1. Pscrub

    Pscrub Registered User

    May 29, 2015
    4
    My Mum is 85 and regularly meets up with a slightly older friend for lunch. The friend's memory has been deteriorating for quite a long time and my Mum is concerned. This lady is often late, arrives on the wrong day and once got lost on the way. She is constantly losing things, like her teeth and her bus pass. Mum says she seems somewhat depressed and less inclined to chat. She is a widow living alone with no family; she has a sister who visits occasionally but we have no contact details for her.

    This lady admits that her 'memory is not what it used to be' but Mum doesn't think that the GP is aware of the increasing problems she is having.

    It's a tricky situation and they are not especially close friends really, they just meet socially.
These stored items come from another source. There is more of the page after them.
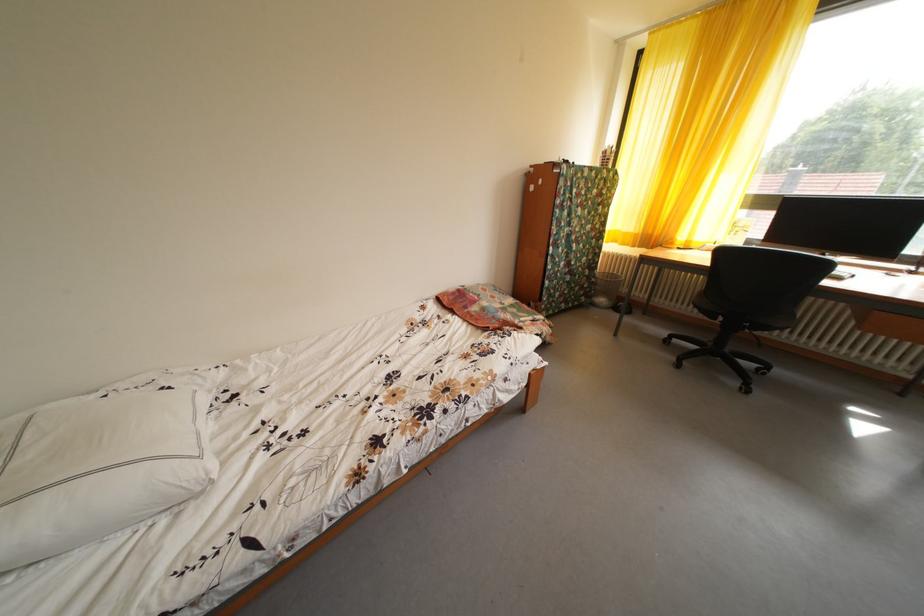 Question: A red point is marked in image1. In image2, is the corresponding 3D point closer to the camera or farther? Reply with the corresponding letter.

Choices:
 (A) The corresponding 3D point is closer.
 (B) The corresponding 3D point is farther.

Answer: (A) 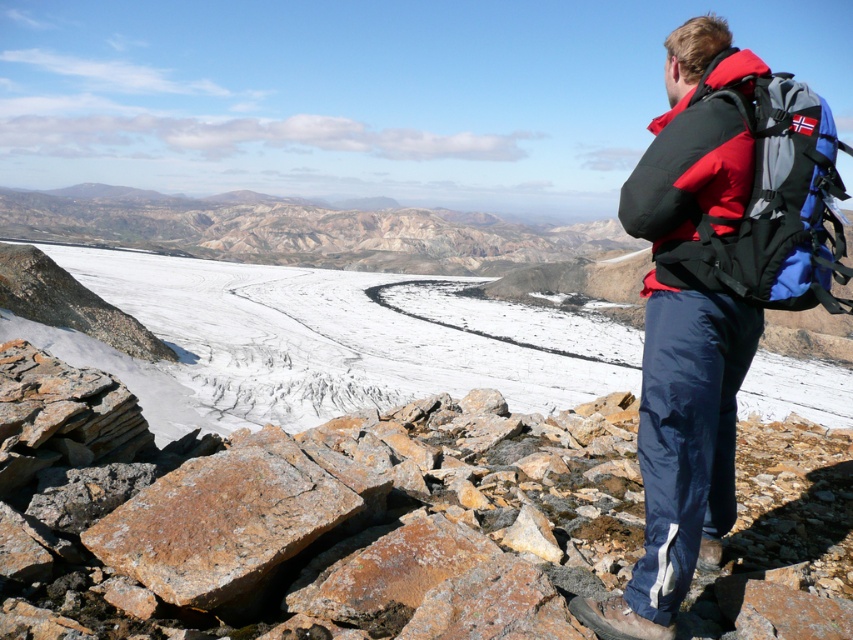 You are a photographer planning to take a picture of the matte black jacket at center and the blue fabric backpack at right. Based on their sizes in the image, which object should you focus on first if you want to ensure both are in sharp focus?

The matte black jacket at center is much taller than the blue fabric backpack at right, so focusing on the jacket first will help ensure both are in sharp focus since it is larger and closer to the camera.

You are a hiker trying to reach the base of the icy glacier. You have a 2.5 meter long rope. You see the rusty rock at lower left and the matte black jacket at center. Can you use the rope to safely cross the gap between them?

The distance between the rusty rock at lower left and the matte black jacket at center is 2.40 meters. Since the rope is 2.5 meters long, it is long enough to safely span the gap between them.

You are the hiker in the image and want to place your blue fabric backpack at right on top of the rusty rock at lower left. Can you do this without the backpack falling off?

The rusty rock at lower left has a lesser height compared to blue fabric backpack at right, so placing the backpack on top of the rock may cause it to tip over or fall off due to the backpack being taller than the rock. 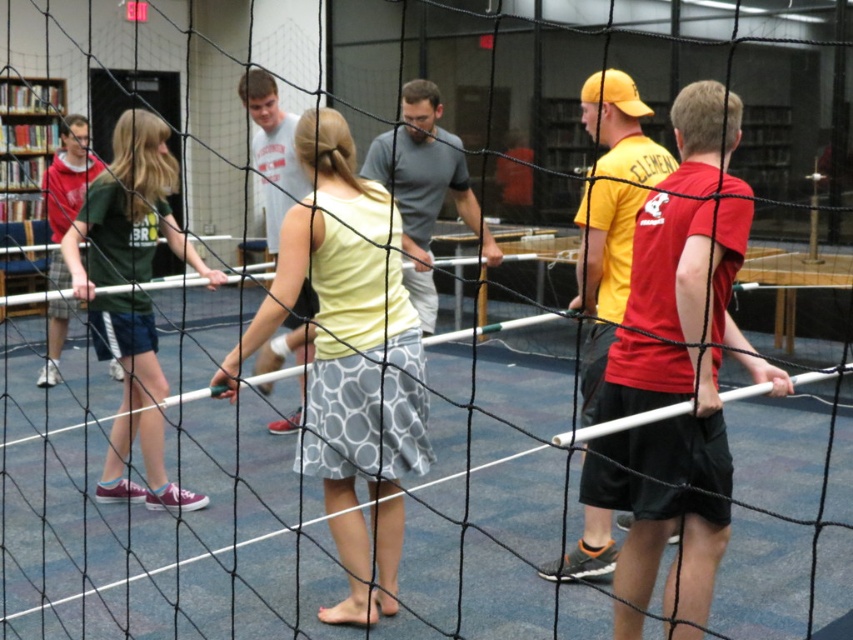 Question: Which point appears farthest from the camera in this image?

Choices:
 (A) (126, 449)
 (B) (387, 436)

Answer: (A)

Question: From the image, what is the correct spatial relationship of light yellow fabric shirt at center in relation to dark green jersey at left?

Choices:
 (A) above
 (B) below

Answer: (B)

Question: Does light yellow fabric shirt at center have a lesser width compared to dark green jersey at left?

Choices:
 (A) no
 (B) yes

Answer: (B)

Question: Which point is closer to the camera?

Choices:
 (A) (149, 225)
 (B) (372, 464)

Answer: (B)

Question: Does light yellow fabric shirt at center appear under dark green jersey at left?

Choices:
 (A) no
 (B) yes

Answer: (B)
Would it be the right thing to find out who the GP is and pass on Mum's observations?

    She is a churchgoer, perhaps that's another avenue.

    Can anyone offer advice please?
     
  2. Grannie G

    Grannie G Volunteer Moderator

    Apr 3, 2006
    68,661
    Kent
    Hello Pscrub

    Welcome to Talking Point.

    If your mum`s friend has no one to look out for her, it`s only and act of kindness if your mum tries to point her in the right direction to get help for her difficulties.

    I think it would be fine for your mum to pass on her observations to the friend`s GP.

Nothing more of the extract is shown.